This dream must surely relate to something. I’ve not given a talk on the JD Cymru League (as it’s known today) for years, and the story about the female coach is something completely new to me. I wonder to whom it relates.

Going back to that other dream, the team that was eighth in the table, a woman, and the manager of the team wasn’t very happy about it. He didn’t like her at all. I thought that the situation wouldn’t last very long if they are arguing like this. In the end, I noticed that the woman had resigned. I went along to the ground to watch a few training sessions and to take part in some and even organise some, but I had no intention of becoming the club’s permanent manager or anything like that at all.

This would seem to be part of the same dream as the previous one. However, interestingly, the timestamps are forty-three minutes apart, so it’s not as if I’ve repeated the part of the previous one. There have been occasions when I’ve had the same dream a second time, and I wonder if this is another one of those.

It was the Welsh Cup, and TNS had been drawn at home to Birmingham. The manager of the Birmingham team was interviewed on the TV and said that he was really excited by this draw and was looking forward to the game. In fact, his club was bringing over seven thousand spectators to watch it. However, with talking to TNS, TNS said that their ground had only a capacity of three thousand, so what were they going to do? TNS had to think of some kind of emergency plan. Their response was that whatever they did, there were going to be a great many people disappointed by whatever decision they made.

Welsh football seems to be an obsession right now. I wonder what’s going on. Certainly, Birmingham wouldn’t be competing in the Welsh Cup, and if they were and they turned up at Park Hall with seven thousand fans, that really would cause a problem seeing as the ground does in fact only hold three thousand.

The nurse was early today. And he didn’t stop around for long. He sorted out my legs and that was that – off like a ferret up a trouser leg, and I could push on.

Once he’d gone, I made breakfast and read some more of Thomas Codrington’s ROMAN ROADS IN BRITAIN.

Today, we’re roaming over part of Hadrian’s Wall and in particular, the Roman fort of Chesters and the Roman North Tyne bridge. The bridge is particularly interesting. The first one, built round about 120 – 140AD, crossed the North Tyne on eight stone piers.

The second one, which incorporates the remains of the first, was built about eighty years later.
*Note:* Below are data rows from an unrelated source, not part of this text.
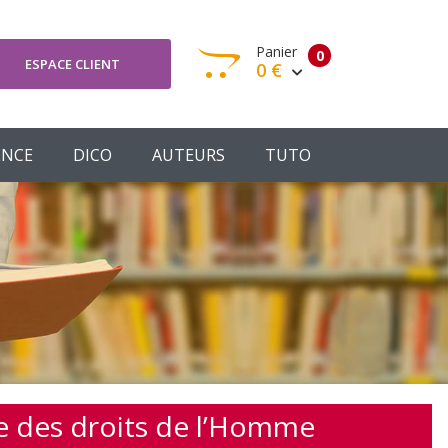
Panier
0
ESPACE CLIENT
0 €
otre panier est vide
ENCE
DICO
AUTEURS
TUTO
Votre Panier
Commander
ne des droits de l’Homme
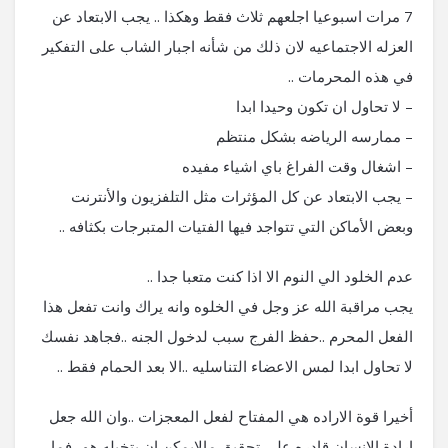
7 مرات اسبوعيا اجلعهم ثلاث فقط وهكذا .. يجب الابتعاد عن
العزله الاجتماعيه لان ذلك من شأنه اجبار الشاب على التفكير
في هذه المحرمات ..
– لا تحاول ان تكون وحيدا ابدا
– ممارسه الرياضه بشكل منتظم
– اشغال وقت الفراغ باي اشياء مفيده
– يجب الابتعاد عن كل المؤثرات مثل التلفزيون والأنترنت
وبعض الأماكن التي تتواجد فيها الفتيات المتبرجات بكثافه ..
عدم الخلود الي النوم الا اذا كنت متعبا جدا ..
يجب مراقبة الله عز وجل في الخلوه وانه يراك وانت تفعل هذا
الفعل المحرم ..حفظ الفرج سبب لدخول الجنه ..فجاهد نفسك
لا تحاول ابدا لمس الاعضاء التناسليه ..الا بعد الحمام فقط ..
أخيرا قوة الاراده هي المفتاح لفعل المعجزات ..وان الله جعل
ارادة الانسان قادره على تحقيق مالايمكن ان يتخيله هو ..فما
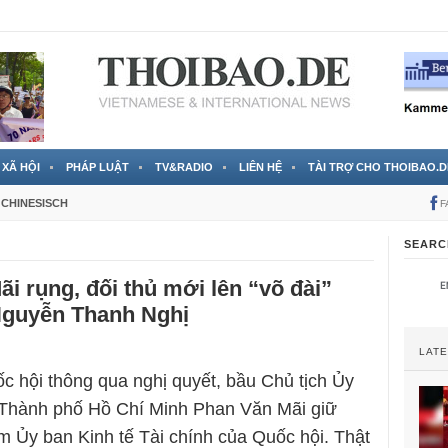
 đã được chính thức xác nhận
3 Jahren ago
XÃ HỘI
PHÁP LUẬT
TV&RADIO
LIÊN HỆ
TÀI TRỢ CHO THOIBAO.D
CHINESISCH
F
SEARC
i rụng, đối thủ mới lên “võ đài”
Nguyễn Thanh Nghị
LAT
c hội thông qua nghị quyết, bầu Chủ tịch Ủy
Thành phố Hồ Chí Minh Phan Văn Mãi giữ
 Ủy ban Kinh tế Tài chính của Quốc hội. Thật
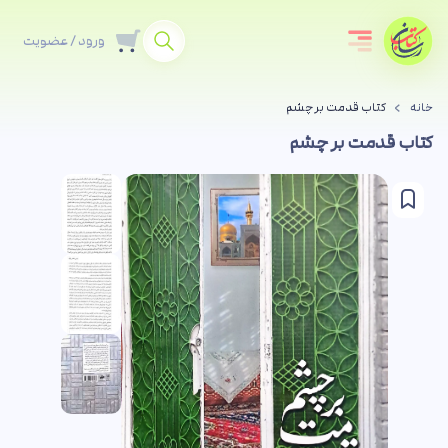
ورود / عضویت
خانه
کتاب قدمت بر چشم
کتاب قدمت بر چشم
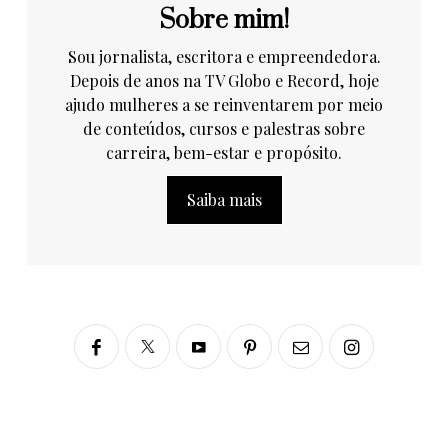
Sobre mim!
Sou jornalista, escritora e empreendedora.
Depois de anos na TV Globo e Record, hoje
ajudo mulheres a se reinventarem por meio
de conteúdos, cursos e palestras sobre
carreira, bem-estar e propósito.
Saiba mais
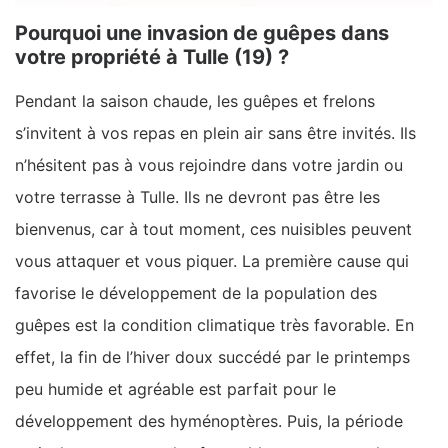
Pourquoi une invasion de guêpes dans
votre propriété à Tulle (19) ?
Pendant la saison chaude, les guêpes et frelons
s’invitent à vos repas en plein air sans être invités. Ils
n’hésitent pas à vous rejoindre dans votre jardin ou
votre terrasse à Tulle. Ils ne devront pas être les
bienvenus, car à tout moment, ces nuisibles peuvent
vous attaquer et vous piquer. La première cause qui
favorise le développement de la population des
guêpes est la condition climatique très favorable. En
effet, la fin de l’hiver doux succédé par le printemps
peu humide et agréable est parfait pour le
développement des hyménoptères. Puis, la période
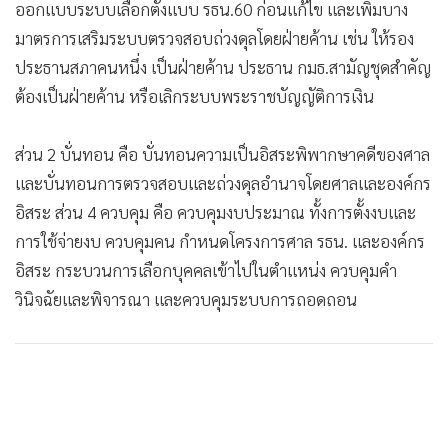
ออกแบบระบบเลือกตั้งแบบ รธน.60 ก่อนแก้ไข และเพิ่มบาง
มาตรการเสริมระบบตรวจสอบถ่วงดุลโดยฝ่ายค้าน เช่น ให้รอง
ประธานสภาคนหนึ่ง เป็นฝ่ายค้าน ประธาน กมธ.สามัญชุดสำคัญ
ต้องเป็นฝ่ายค้าน หรือเลิกระบบพระราชบัญญัติการเงิน
ส่วน 2 บั่นทอน คือ บั่นทอนความเป็นอิสระพิพากษาคดีของศาล
และบั่นทอนการตรวจสอบและถ่วงดุลอำนาจโดยศาลและองค์กร
อิสระ ส่วน 4 ควบคุม คือ ควบคุมงบประมาณ ทั้งการตั้งงบและ
การใช้จ่ายงบ ควบคุมคน กำหนดโครงการศาล รธน. และองค์กร
อิสระ กระบวนการเลือกบุคคลเข้าไปในตำแหน่ง ควบคุมคำ
วินิจฉัยและพิจารณา และควบคุมระบบการถอดถอน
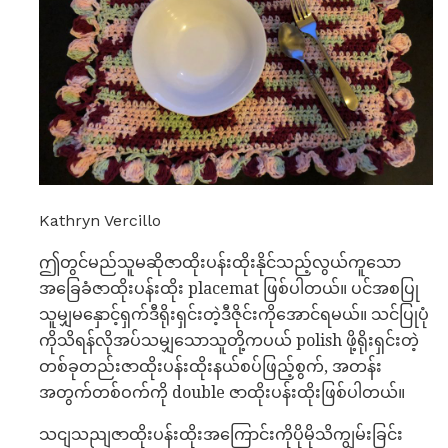
Kathryn Vercillo
ဤတွင်မည်သူမဆိုဇာထိုးပန်းထိုးနိုင်သည့်လွယ်ကူသော
အခြေခံဇာထိုးပန်းထိုး placemat ဖြစ်ပါတယ်။ ပင်အစပြု
သူမျှမနှောင့်ရှက်ဒီရိုးရှင်းတဲ့ဒီဇိုင်းကိုအောင်ရမယ်။ သင်ပြုပုံ
ကိုသိရန်လိုအပ်သမျှသောသူတို့ကပယ် polish ဖို့ရိုးရှင်းတဲ့
တစ်ခုတည်းဇာထိုးပန်းထိုးနယ်စပ်ဖြည့်စွက်, အတန်း
အတွက်တစ်ဝက်ကို double ဇာထိုးပန်းထိုးဖြစ်ပါတယ်။
သငျသညျဇာထိုးပန်းထိုးအကြောင်းကိုပိုမိုသိကျွမ်းခြင်း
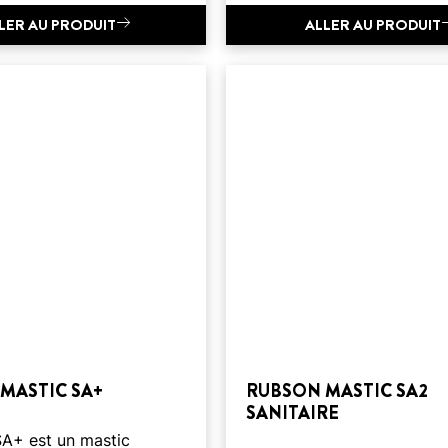
LER AU PRODUIT
ALLER AU PRODUIT
MASTIC SA+
RUBSON MASTIC SA2
SANITAIRE
+ est un mastic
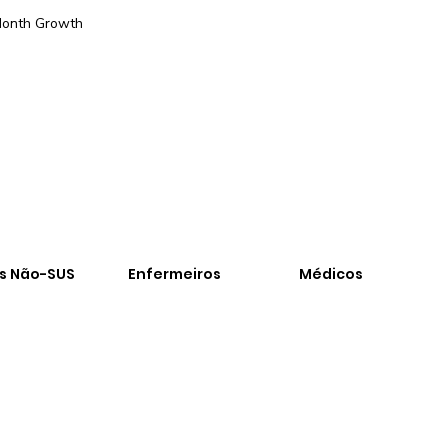
onth Growth
-
os Não-SUS
Enfermeiros
Médicos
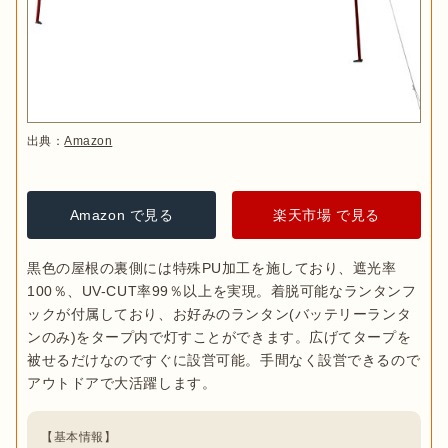
出典：
Amazon
Amazon で見る
楽天市場 で見る
黒色の屋根の裏側には特殊PU加工を施しており、遮光率
100％、UV-CUT率99％以上を実現。着脱可能なランタンフ
ックが付属しており、お好みのランタン(バッテリーランタ
ンのみ)をタープ内で灯すことができます。広げてタープを
被せるだけなのですぐに設営可能。手間なく設営できるので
It seems to have had four arches built on three massive piers and must have been an astonishing feat of engineering for its day.

Back in here, I had a few things to do and then I began to write the notes for the radio programme that I started yesterday.

By the time my faithful cleaner appeared to deal with my anaesthetic, I’d written a good half of them. I can finish the rest tomorrow morning.

The taxi was early today and as I was the only passenger, we arrived at dialysis early too. However, it made no real difference because I still had to wait until they had plugged everyone else in.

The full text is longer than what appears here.